■ **Data**
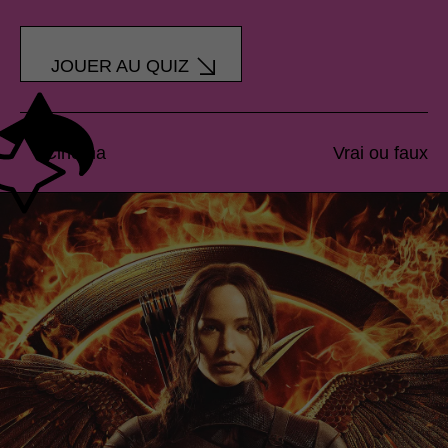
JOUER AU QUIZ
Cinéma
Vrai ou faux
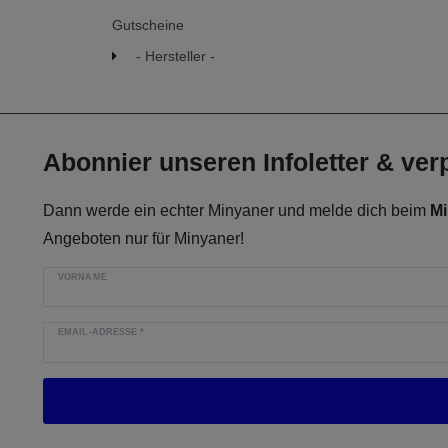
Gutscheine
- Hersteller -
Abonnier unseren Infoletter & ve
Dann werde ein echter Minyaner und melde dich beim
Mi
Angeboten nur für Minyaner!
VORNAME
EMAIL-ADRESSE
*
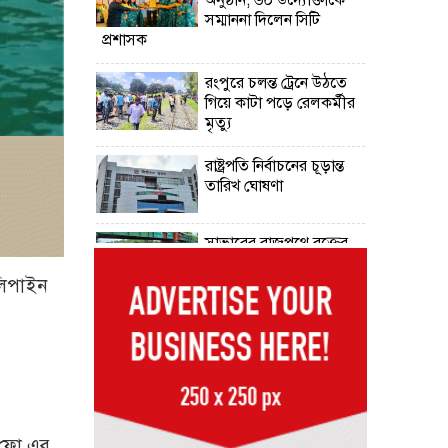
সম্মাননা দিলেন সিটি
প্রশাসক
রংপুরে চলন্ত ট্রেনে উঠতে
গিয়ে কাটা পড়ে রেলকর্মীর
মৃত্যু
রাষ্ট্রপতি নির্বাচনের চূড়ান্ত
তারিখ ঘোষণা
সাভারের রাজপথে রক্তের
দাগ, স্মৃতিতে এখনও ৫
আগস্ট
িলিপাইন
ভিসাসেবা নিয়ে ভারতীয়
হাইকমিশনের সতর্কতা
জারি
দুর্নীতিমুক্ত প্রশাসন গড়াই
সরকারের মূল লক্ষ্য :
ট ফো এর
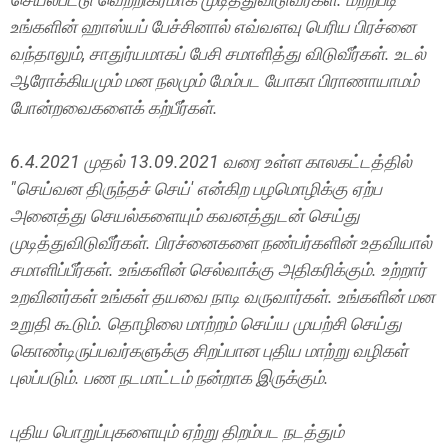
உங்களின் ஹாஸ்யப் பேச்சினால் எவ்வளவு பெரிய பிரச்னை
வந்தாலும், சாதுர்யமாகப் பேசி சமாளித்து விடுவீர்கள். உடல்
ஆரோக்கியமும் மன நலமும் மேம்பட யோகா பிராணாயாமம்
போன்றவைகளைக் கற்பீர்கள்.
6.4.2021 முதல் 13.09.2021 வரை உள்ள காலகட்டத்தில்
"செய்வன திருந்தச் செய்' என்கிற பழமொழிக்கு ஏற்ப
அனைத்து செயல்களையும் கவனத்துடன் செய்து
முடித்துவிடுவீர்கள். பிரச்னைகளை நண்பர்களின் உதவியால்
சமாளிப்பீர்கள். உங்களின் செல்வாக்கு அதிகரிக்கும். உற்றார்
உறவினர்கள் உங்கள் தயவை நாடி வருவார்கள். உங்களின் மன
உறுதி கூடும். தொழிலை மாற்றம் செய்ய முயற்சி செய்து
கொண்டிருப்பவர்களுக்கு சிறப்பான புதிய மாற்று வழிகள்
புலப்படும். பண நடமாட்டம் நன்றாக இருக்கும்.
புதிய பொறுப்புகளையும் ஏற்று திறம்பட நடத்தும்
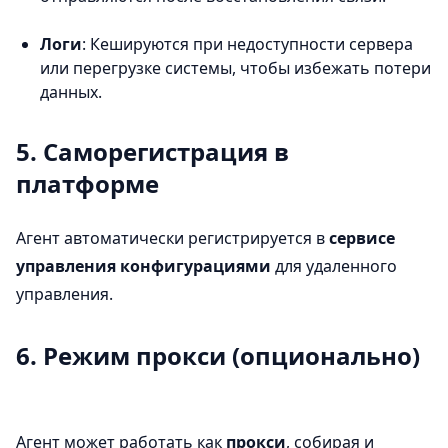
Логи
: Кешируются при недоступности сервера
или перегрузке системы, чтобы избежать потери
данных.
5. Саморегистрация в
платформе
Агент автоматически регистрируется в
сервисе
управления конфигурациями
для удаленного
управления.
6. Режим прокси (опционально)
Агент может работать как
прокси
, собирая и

■ **Task objective**
Return the whole listing word for word. Pictures stay out of it.

■ **Exercise output**
JOUER AU QUIZ
Cinéma
Vrai ou faux
Gutscheine
- Hersteller -
Abonnier unseren Infoletter & ve
Dann werde ein echter Minyaner und melde dich beim
Mi
Angeboten nur für Minyaner!
VORNAME
EMAIL-ADRESSE
*
সম্মাননা দিলেন সিটি
প্রশাসক
রংপুরে চলন্ত ট্রেনে উঠতে
গিয়ে কাটা পড়ে রেলকর্মীর
মৃত্যু
রাষ্ট্রপতি নির্বাচনের চূড়ান্ত
তারিখ ঘোষণা
সাভারের রাজপথে রক্তের
দাগ, স্মৃতিতে এখনও ৫
আগস্ট
িলিপাইন
ভিসাসেবা নিয়ে ভারতীয়
হাইকমিশনের সতর্কতা
জারি
দুর্নীতিমুক্ত প্রশাসন গড়াই
সরকারের মূল লক্ষ্য :
ট ফো এর
உங்களின் ஹாஸ்யப் பேச்சினால் எவ்வளவு பெரிய பிரச்னை
வந்தாலும், சாதுர்யமாகப் பேசி சமாளித்து விடுவீர்கள். உடல்
ஆரோக்கியமும் மன நலமும் மேம்பட யோகா பிராணாயாமம்
போன்றவைகளைக் கற்பீர்கள்.
6.4.2021 முதல் 13.09.2021 வரை உள்ள காலகட்டத்தில்
"செய்வன திருந்தச் செய்' என்கிற பழமொழிக்கு ஏற்ப
அனைத்து செயல்களையும் கவனத்துடன் செய்து
முடித்துவிடுவீர்கள். பிரச்னைகளை நண்பர்களின் உதவியால்
சமாளிப்பீர்கள். உங்களின் செல்வாக்கு அதிகரிக்கும். உற்றார்
உறவினர்கள் உங்கள் தயவை நாடி வருவார்கள். உங்களின் மன
உறுதி கூடும். தொழிலை மாற்றம் செய்ய முயற்சி செய்து
கொண்டிருப்பவர்களுக்கு சிறப்பான புதிய மாற்று வழிகள்
புலப்படும். பண நடமாட்டம் நன்றாக இருக்கும்.
புதிய பொறுப்புகளையும் ஏற்று திறம்பட நடத்தும்
Логи
: Кешируются при недоступности сервера
или перегрузке системы, чтобы избежать потери
данных.
5. Саморегистрация в
платформе
Агент автоматически регистрируется в
сервисе
управления конфигурациями
для удаленного
управления.
6. Режим прокси (опционально)
Агент может работать как
прокси
, собирая и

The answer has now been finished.